Then make conditions passed by viruses only control the viral dna.
How? I already suggested that conditions only control the gene after it and people didn't like it.
I appreciate the attempt at a logical post, but you still lost me.
Witch parts did you not understand?
For your benefit: here is what makes no sense, or seems non sequiter.
More Arguments and counter arguments for using somthing better then *.thisgene .mkvirus, I even have a solution at hand.
More arguments implies there have been arguments prior. The only arguments prior was when I considered that .mkvirus would only really accept *.thisgene as legitimate.
What I think you mean to say is that you have something better in mind than .mkvirus being so picky.
What If you want to pass an exsisiting gene from the robot without evolving it twice
What do you mean evolving it twice? Evolution as a verb is a mass verb. One Evolution + One evolution = One Evolution. Same with poison. The idea of plural doesn't exist.
Maybe you mean without mutating it twice? But then the only time in 2.37.4 that DNA mutates is during reproduction. In 2.4, mutations will theoretically occur anytime DNA is being copied. Is that what you were referring to?
If a robot has a moded "*.thisgene .mkvirus" in each gene what is going to stop it to passing on its entire dna anyway?
Why did you add the adjective "moded" to that sentence? "If a robot as "*.thisgene .mkvirus store"..." is a sentence I understand. By adding that qualifier, you're changing the meaning of the sentence to something I don't understand.
Solution:
If you want robots only to pass on one gene per life time then do so:
Make robots only allowed to have one instance of the .mkvirus command otherwise make too expensive (but not impossible) and make them remember what gene they passed the lest virus from , and if they try a different gene in one life time, then make it too expansive.
Poor, poor grammer. Rewritten:
Solution:
If you want robots to only pass on one gene per generation then enforce that.
Only allow robots to have one instance of the .mkvirus command in their genome. If they have more, make it prohibitively expensive. Also, store what the last gene that was formed into a virus was. If the bot attempts to form a different gene into a virus, charge the bot extra for that.
In response I'd say: "why do we care if a bot passes on it's entire genome or not?". I certainly never voiced concern over this. The way you worded it it was as if you were suggesting that this had been cited as a concern, and you were addressing it. As it is, I think it's a new problem you just perceived. If so, you should do your best to indicate that it's a new problem no one's thought of before.

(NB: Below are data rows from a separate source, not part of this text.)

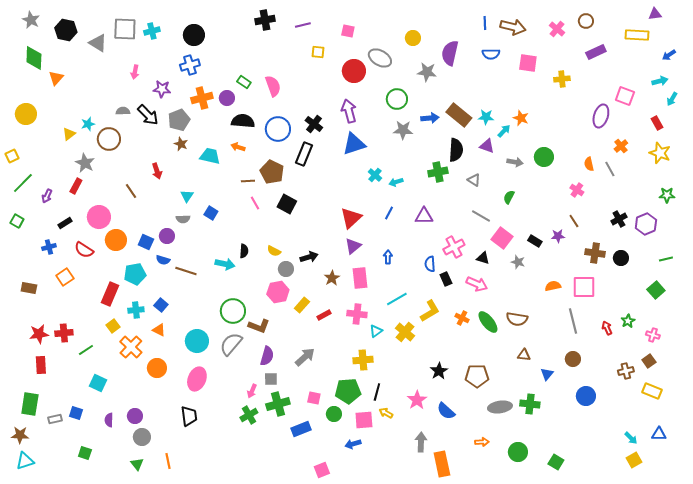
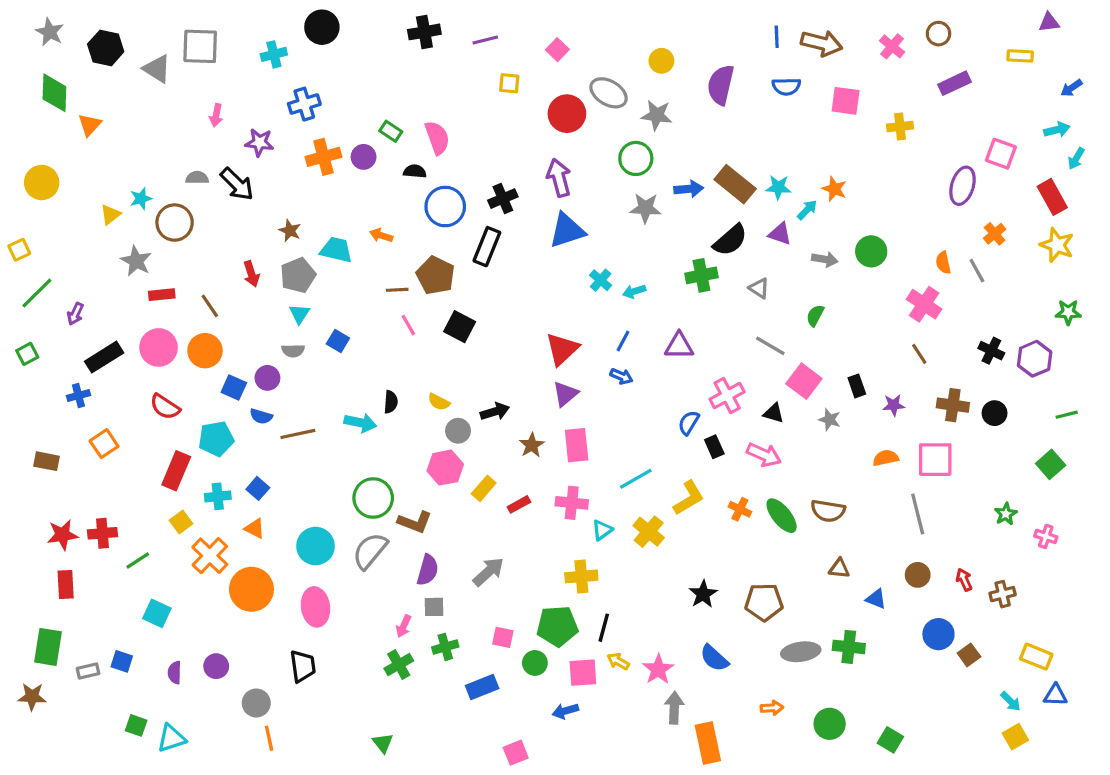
cyan cross: (152, 31) -> (274, 54), moved
pink square: (348, 31) -> (557, 50), turned 32
black circle: (194, 35) -> (322, 27), moved
yellow rectangle: (637, 35) -> (1020, 56), size x0.7
gray star: (427, 72) -> (657, 115), moved
gray pentagon: (179, 120) -> (298, 275), moved
black semicircle: (243, 121) -> (415, 171), moved, size x0.6
red rectangle: (657, 123) -> (1052, 197), size x1.5
black cross: (314, 124) -> (503, 199), turned 30
black semicircle: (456, 150) -> (730, 240), turned 45
red rectangle: (76, 186) -> (162, 295), moved, turned 56
pink cross: (577, 190) -> (924, 304), size x1.5
black cross: (619, 219) -> (991, 351), turned -35
green square: (17, 221) -> (27, 354), turned 32
black rectangle: (65, 223) -> (104, 357), size x1.6
purple star: (558, 236) -> (894, 405), moved
orange circle: (116, 240) -> (205, 351), moved
black rectangle: (535, 241) -> (857, 386), turned 40
red semicircle: (84, 250) -> (165, 407), moved
blue arrow: (388, 257) -> (621, 376), moved, turned 112
blue semicircle: (430, 264) -> (689, 423), turned 35
brown line: (186, 271) -> (298, 434), turned -30
red arrow: (607, 328) -> (964, 580), moved
brown square: (649, 361) -> (969, 655), moved
orange circle: (157, 368) -> (251, 589), size x1.4
blue triangle: (547, 374) -> (876, 599), turned -48
pink ellipse: (197, 379) -> (315, 607), turned -30
yellow rectangle: (652, 391) -> (1036, 657), moved
pink star: (417, 400) -> (658, 669), moved
green cross: (278, 404) -> (445, 647), size x0.7
gray circle: (142, 437) -> (256, 703), moved
cyan triangle: (25, 461) -> (171, 738), moved
green triangle: (137, 464) -> (383, 743), moved

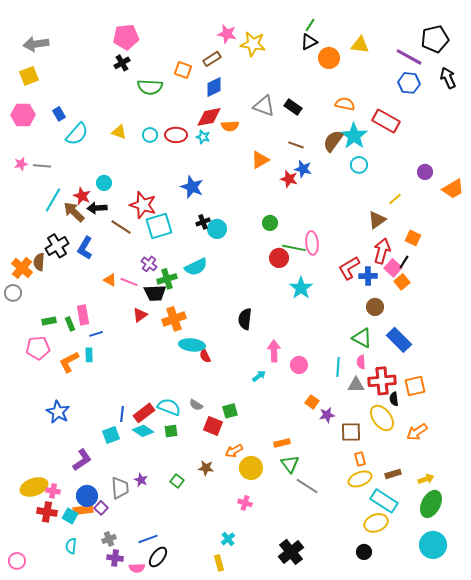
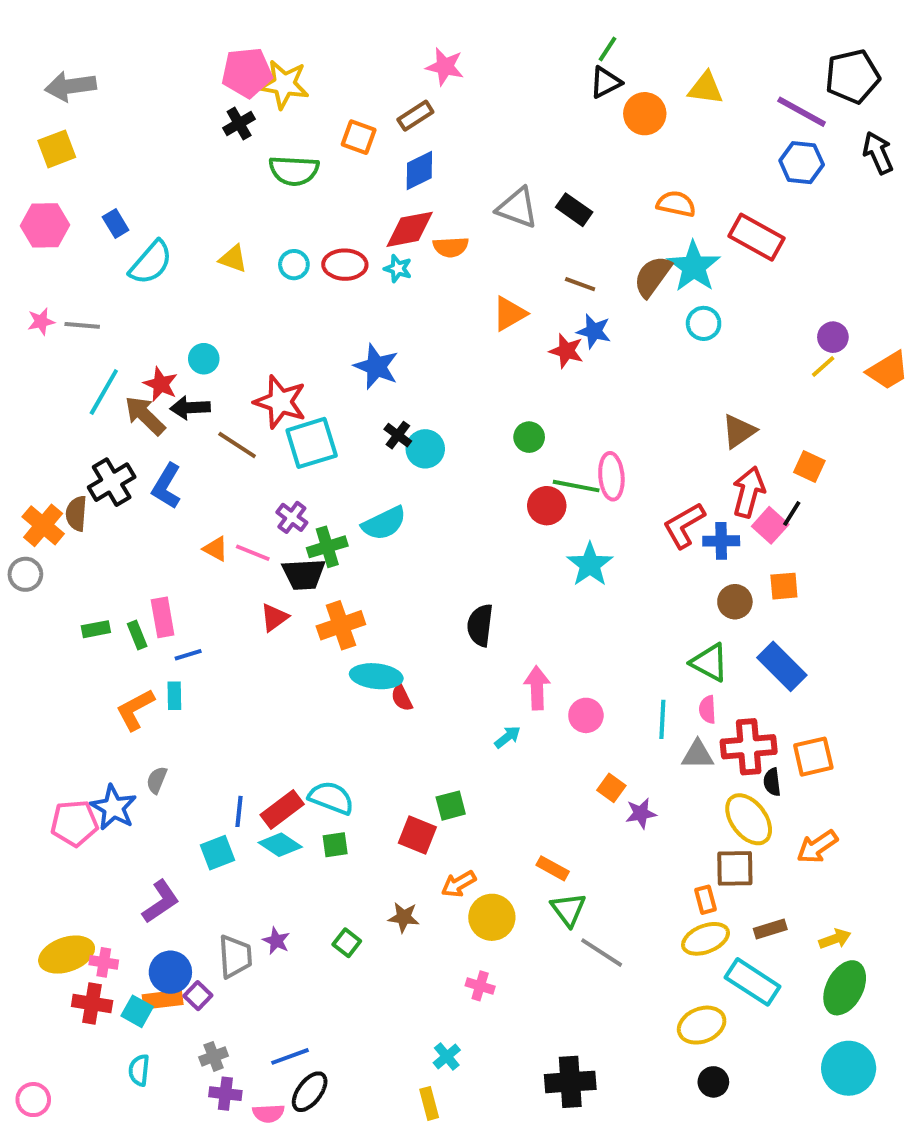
yellow star: (253, 44) -> (284, 84), moved
yellow line: (395, 199) -> (823, 367), moved
black cross: (203, 222) -> (398, 435), turned -32
orange square: (402, 282) -> (784, 586), moved, turned 35
pink pentagon: (38, 348) -> (74, 823), moved
gray semicircle: (196, 405) -> (157, 780), moved, turned 80
brown square: (351, 432) -> (735, 868), moved
orange rectangle: (282, 443) -> (553, 868), turned 42
yellow ellipse: (376, 523) -> (702, 1025), moved
black cross: (291, 552) -> (570, 1082), turned 35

Lets look at this example:
'gene1
cond
start
-1 .shoot store
stop
'gene2
cond
start
-1 .shoot store
*.thisgene .mkvirus store
stop
Now without the *.thisgene restriction:
'gene1
cond
start
-1 .shoot store
stop
'gene2
cond
start
1 .mkvirus store
stop
Note that I did not have to write -1 .shoot store twice , makes it easyer to evolve.
.
Ah, but you see that is the cost of creating a virus. That gene can't get executed for a while. It's a tradeoff. There are ways around it, as you just showed, but they still are somewhat difficult.